THE AUTOMATION STACK (Total Cost: <$200/month, Value: Priceless)
Most operators lose $5K-$10K in deductions annually because they don't have systems to capture expenses in real-time. The solution isn't more discipline, it's better automation. Here's how to fix that:
1. Digitize Receipt Capture
Stop stuffing receipts in shoeboxes. Use Dext ($20-50/mo) or Xero mobile app. Snap photo → auto-extract data → sync to books. Takes 5 seconds per receipt vs 2 hours in December reconstructing.
2. Automate Mileage
Install MileIQ ($100/year) or Everlance ($60/year). Auto-tracks every drive. Swipe right (business) or left (personal) at trip end. Protects $5K+ annual deduction with zero effort.
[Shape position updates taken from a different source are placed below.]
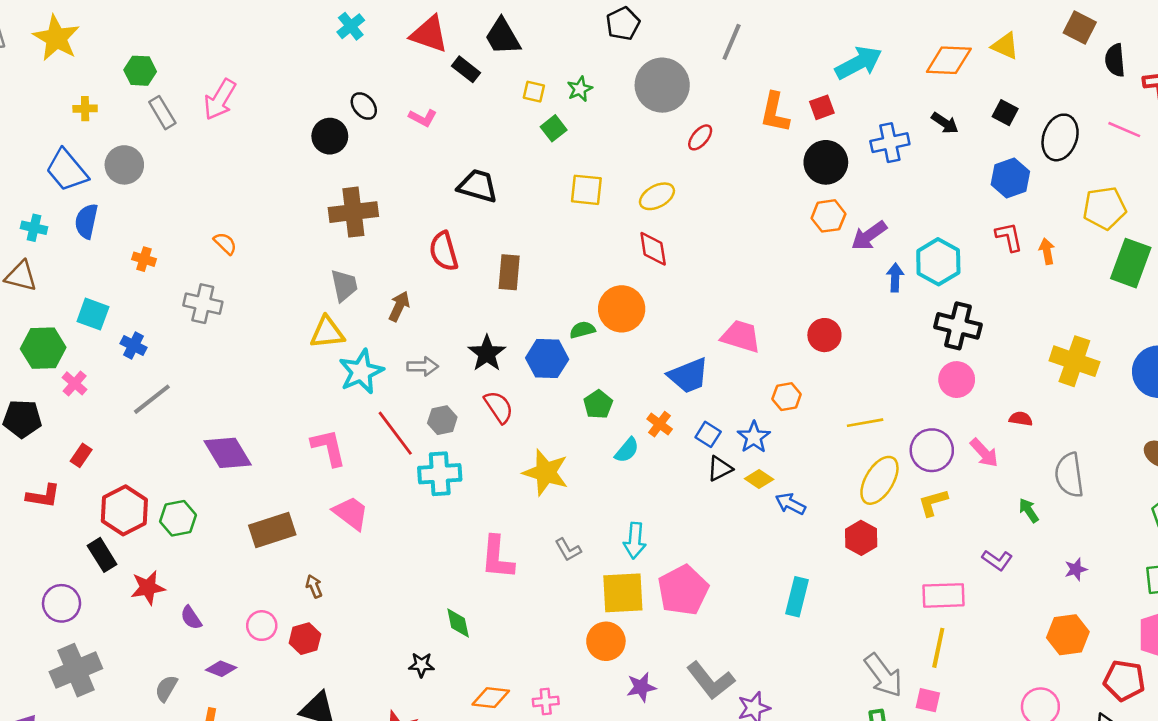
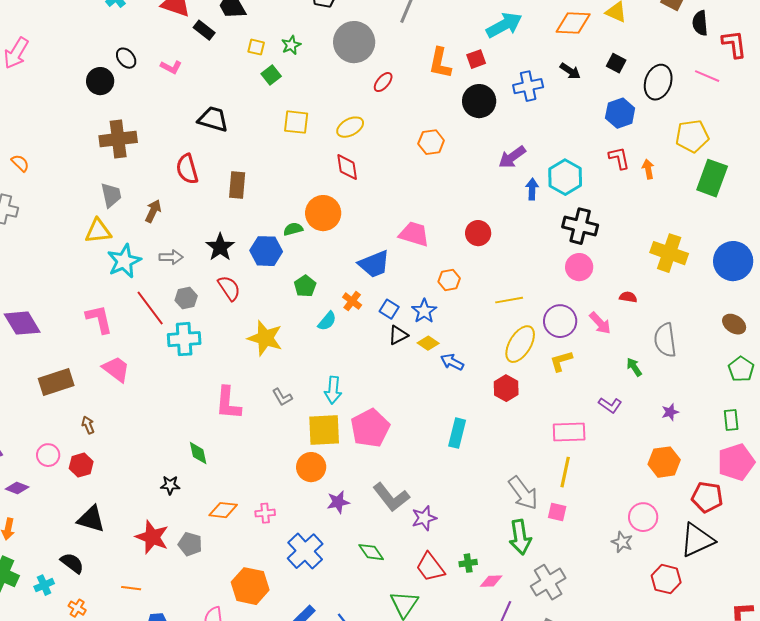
orange hexagon: (828, 216) -> (431, 142), moved

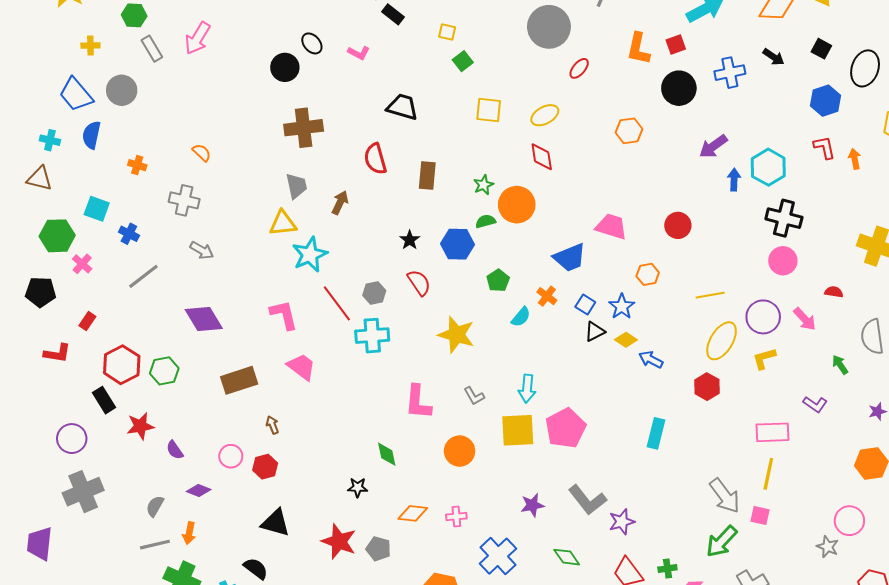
green star: (291, 45) -> (483, 185), moved
black star: (220, 247) -> (410, 240), size x0.7
gray arrow: (171, 257) -> (202, 250), moved, turned 30
orange circle: (311, 467) -> (460, 451), moved
green arrow: (520, 537) -> (722, 541), turned 52

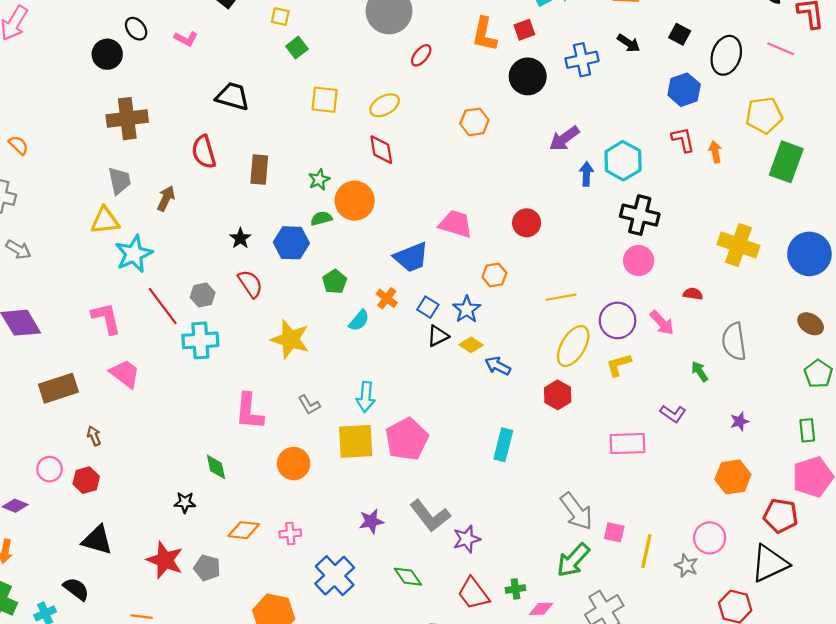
yellow line: (768, 474) -> (646, 551), moved

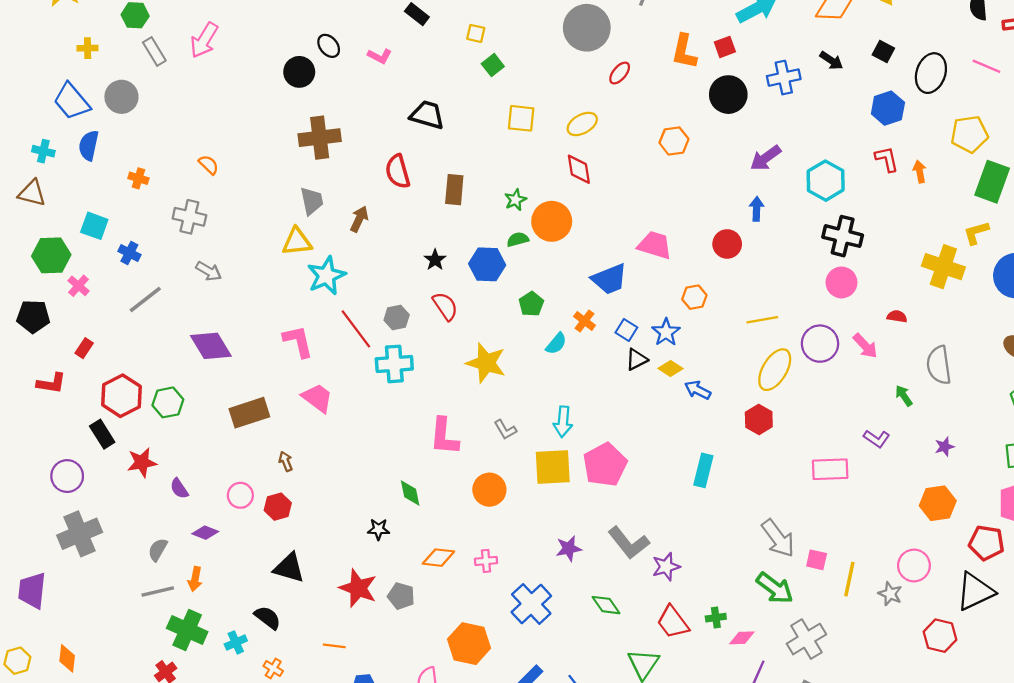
blue arrow: (586, 174) -> (757, 209), moved
yellow L-shape: (619, 365) -> (976, 233), moved
green arrow: (573, 560) -> (775, 588), turned -96

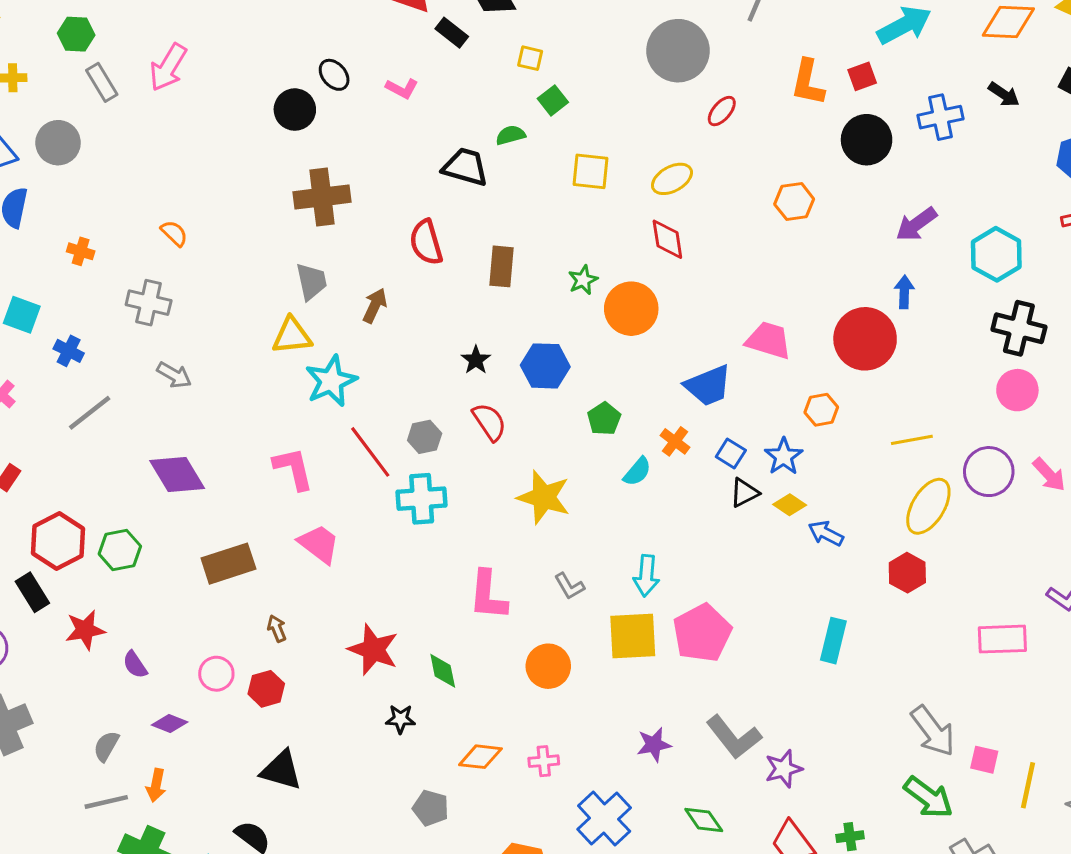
green semicircle: (518, 239) -> (511, 135), moved
red circle: (727, 244) -> (865, 339), size x1.6
red star: (358, 588) -> (373, 650), moved

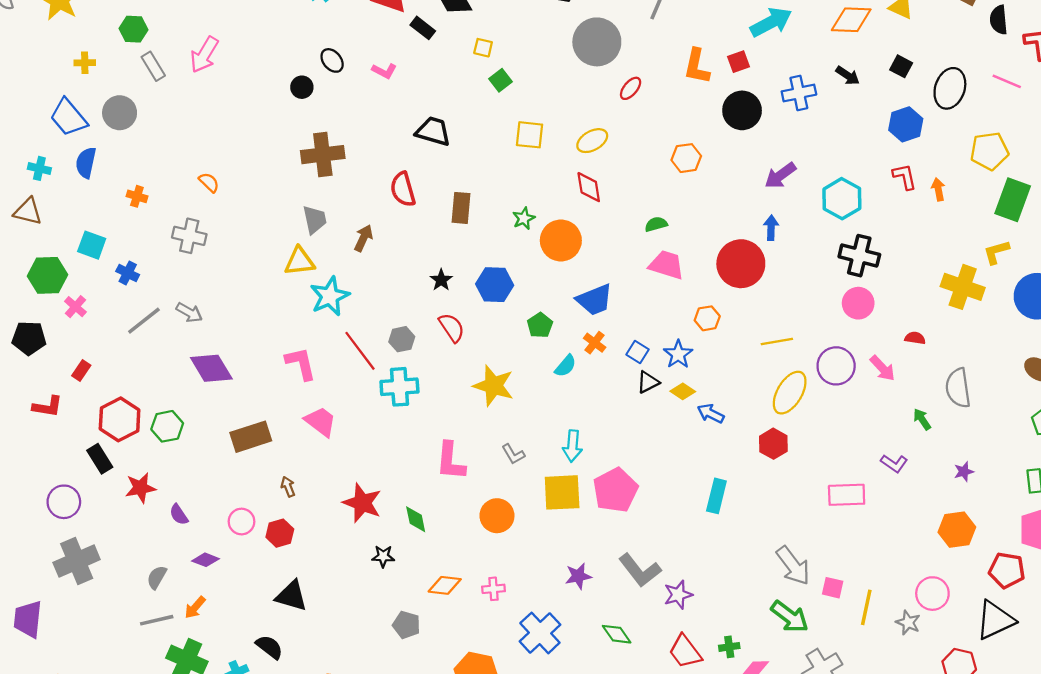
black circle: (295, 110) -> (302, 87), size x0.7
green semicircle: (511, 135) -> (656, 224), moved
gray arrow: (174, 375) -> (189, 312), moved
blue trapezoid: (708, 386) -> (595, 300), moved
orange arrow: (156, 785) -> (195, 607), turned 30

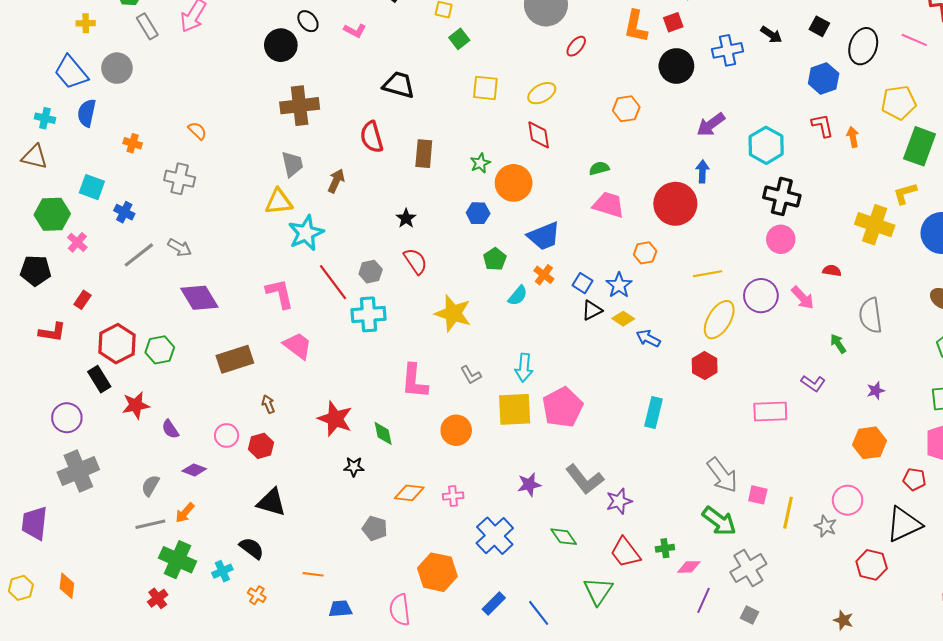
black circle: (302, 87) -> (281, 45), size x1.6
blue hexagon: (495, 285) -> (478, 213), moved, size x0.7
red pentagon: (1007, 570) -> (914, 479), size x0.7

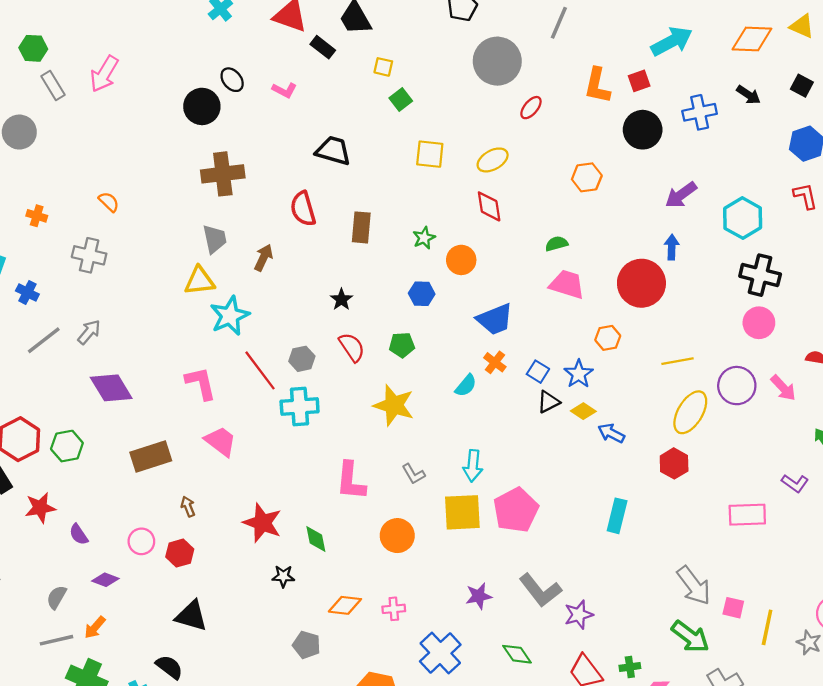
orange circle: (514, 183) -> (461, 260), size x0.7
gray arrow: (180, 248) -> (89, 332), turned -80
green pentagon: (495, 259) -> (402, 345), moved, turned 30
3. Monthly Review Ritual (This is first on my list to implement in 2026)
Calendar: 5th of every month, 20-minute review.
Reconcile bank/credit card statements
Categorize "uncategorized" transactions
Scan P&L for anomalies
20 minutes/month saves 20 hours in December
4. Quarterly CPA Check-Ins
Don't wait until April. Schedule 15-minute calls in March, June, September, December to discuss estimated payments, big purchases, income projections.
The Tech Stack: <$200/month total
Xero Online: $30-100/mo
Dext or Hubdoc: $20-50/mo
MileIQ: $8/mo
Annual deductions captured that you'd otherwise miss: $5K-$10K
Disclaimer: This article is for educational purposes only and does not constitute tax, legal, or financial advice. Consult with a qualified CPA or tax advisor before implementing any strategies.
&
BEFORE YOU GO
Links I found interesting this week
&
FROM THE STOICS
You could leave life right now. Let that determine what you do and say and think.